__EXERCISE__
Check every line below, and copy those that include "Аптека".

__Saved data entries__
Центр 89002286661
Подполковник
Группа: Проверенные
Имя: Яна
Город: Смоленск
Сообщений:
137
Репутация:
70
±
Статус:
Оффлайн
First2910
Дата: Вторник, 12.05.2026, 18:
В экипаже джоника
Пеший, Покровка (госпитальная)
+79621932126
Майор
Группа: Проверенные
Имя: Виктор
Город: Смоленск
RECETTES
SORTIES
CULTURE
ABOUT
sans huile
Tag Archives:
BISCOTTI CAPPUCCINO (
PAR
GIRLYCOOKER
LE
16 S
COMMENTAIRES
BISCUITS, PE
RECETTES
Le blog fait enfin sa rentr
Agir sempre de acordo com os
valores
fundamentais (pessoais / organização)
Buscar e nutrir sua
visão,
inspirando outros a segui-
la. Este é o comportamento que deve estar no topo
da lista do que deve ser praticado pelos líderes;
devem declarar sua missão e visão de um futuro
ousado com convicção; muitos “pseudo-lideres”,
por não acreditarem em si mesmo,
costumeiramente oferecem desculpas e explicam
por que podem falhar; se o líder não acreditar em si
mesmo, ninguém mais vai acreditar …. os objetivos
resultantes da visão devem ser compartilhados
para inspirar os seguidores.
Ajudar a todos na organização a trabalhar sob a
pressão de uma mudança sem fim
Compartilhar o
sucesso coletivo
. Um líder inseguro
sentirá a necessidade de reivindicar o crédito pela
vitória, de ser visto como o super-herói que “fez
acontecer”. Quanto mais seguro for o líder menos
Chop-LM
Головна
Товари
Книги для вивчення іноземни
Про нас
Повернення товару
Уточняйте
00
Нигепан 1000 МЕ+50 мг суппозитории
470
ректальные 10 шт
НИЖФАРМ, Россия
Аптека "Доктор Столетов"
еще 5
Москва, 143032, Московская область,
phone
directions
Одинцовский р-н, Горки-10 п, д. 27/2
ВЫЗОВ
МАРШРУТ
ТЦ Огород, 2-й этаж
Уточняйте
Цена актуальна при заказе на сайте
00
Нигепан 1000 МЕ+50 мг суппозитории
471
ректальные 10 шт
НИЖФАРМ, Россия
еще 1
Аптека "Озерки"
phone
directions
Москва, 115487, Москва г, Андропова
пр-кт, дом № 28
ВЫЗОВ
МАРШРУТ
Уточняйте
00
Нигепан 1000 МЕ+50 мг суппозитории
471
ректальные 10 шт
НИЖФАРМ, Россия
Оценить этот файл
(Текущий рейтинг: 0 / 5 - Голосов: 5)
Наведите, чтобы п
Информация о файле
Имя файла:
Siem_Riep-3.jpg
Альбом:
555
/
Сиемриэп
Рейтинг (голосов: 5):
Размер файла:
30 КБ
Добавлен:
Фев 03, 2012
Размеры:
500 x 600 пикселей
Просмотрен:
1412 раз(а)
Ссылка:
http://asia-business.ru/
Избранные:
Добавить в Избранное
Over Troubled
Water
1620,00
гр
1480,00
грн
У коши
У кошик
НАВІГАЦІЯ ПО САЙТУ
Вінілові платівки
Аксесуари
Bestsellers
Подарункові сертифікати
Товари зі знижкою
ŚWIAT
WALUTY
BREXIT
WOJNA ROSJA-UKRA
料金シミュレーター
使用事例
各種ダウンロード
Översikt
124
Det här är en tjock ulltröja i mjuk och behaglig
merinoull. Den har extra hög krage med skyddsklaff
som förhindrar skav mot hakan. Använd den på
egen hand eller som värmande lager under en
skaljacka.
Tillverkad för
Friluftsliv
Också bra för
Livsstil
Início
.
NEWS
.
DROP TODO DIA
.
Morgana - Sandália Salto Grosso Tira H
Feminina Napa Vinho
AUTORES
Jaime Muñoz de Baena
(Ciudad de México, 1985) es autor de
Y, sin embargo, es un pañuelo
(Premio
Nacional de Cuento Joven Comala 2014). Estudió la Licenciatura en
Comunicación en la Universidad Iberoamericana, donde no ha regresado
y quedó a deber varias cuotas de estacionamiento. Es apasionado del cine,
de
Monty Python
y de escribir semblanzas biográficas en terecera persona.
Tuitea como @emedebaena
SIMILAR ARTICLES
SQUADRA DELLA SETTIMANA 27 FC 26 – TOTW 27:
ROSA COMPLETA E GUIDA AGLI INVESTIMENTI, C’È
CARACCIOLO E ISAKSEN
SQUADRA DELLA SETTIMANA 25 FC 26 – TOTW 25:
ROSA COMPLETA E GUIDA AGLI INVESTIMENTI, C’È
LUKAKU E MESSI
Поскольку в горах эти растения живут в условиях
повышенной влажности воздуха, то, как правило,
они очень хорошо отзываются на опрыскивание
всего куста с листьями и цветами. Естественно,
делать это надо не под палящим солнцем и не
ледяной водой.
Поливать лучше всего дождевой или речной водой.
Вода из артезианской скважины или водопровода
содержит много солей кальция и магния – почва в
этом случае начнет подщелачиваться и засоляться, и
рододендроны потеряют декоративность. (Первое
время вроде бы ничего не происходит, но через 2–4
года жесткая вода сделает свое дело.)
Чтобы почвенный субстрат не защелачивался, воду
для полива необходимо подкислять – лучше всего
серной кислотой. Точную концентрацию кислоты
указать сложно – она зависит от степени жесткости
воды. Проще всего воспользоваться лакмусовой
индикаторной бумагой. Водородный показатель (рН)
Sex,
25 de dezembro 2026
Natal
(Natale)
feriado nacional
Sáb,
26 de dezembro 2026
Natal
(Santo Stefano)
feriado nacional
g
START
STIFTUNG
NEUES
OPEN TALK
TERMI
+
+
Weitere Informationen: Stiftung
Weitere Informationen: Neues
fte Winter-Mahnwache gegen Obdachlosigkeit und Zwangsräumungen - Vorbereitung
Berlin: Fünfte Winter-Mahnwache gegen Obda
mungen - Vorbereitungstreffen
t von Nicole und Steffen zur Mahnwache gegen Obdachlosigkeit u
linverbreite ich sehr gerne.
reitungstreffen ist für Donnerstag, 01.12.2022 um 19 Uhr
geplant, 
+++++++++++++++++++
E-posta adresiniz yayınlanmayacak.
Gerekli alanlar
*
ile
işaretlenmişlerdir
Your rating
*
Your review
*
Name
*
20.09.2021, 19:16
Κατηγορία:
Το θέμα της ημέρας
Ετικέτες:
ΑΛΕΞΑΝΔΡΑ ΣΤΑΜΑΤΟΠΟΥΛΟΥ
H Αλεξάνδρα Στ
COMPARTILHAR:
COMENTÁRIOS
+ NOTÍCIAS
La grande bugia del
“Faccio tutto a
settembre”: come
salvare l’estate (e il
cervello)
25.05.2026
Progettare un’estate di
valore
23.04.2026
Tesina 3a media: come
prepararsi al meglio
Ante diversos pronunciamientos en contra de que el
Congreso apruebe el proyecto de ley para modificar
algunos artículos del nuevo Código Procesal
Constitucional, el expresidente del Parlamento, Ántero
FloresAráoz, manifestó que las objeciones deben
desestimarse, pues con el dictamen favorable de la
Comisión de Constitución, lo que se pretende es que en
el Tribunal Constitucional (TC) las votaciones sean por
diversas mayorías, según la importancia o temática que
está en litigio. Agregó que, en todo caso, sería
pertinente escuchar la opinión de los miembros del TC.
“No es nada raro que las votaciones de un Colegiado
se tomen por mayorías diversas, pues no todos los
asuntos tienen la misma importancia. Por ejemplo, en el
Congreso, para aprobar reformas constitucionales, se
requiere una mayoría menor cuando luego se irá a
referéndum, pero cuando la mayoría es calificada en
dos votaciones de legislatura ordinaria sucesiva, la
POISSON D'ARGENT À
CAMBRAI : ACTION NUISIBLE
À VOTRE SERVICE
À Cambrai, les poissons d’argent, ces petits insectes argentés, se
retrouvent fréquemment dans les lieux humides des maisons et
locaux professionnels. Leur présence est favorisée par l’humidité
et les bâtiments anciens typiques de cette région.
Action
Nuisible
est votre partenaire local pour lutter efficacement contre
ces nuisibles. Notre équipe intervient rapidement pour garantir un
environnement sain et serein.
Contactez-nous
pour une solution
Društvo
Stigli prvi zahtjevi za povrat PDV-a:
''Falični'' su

__ANSWER TO THE PROBLEM__
Аптека "Доктор Столетов"
Аптека "Озерки"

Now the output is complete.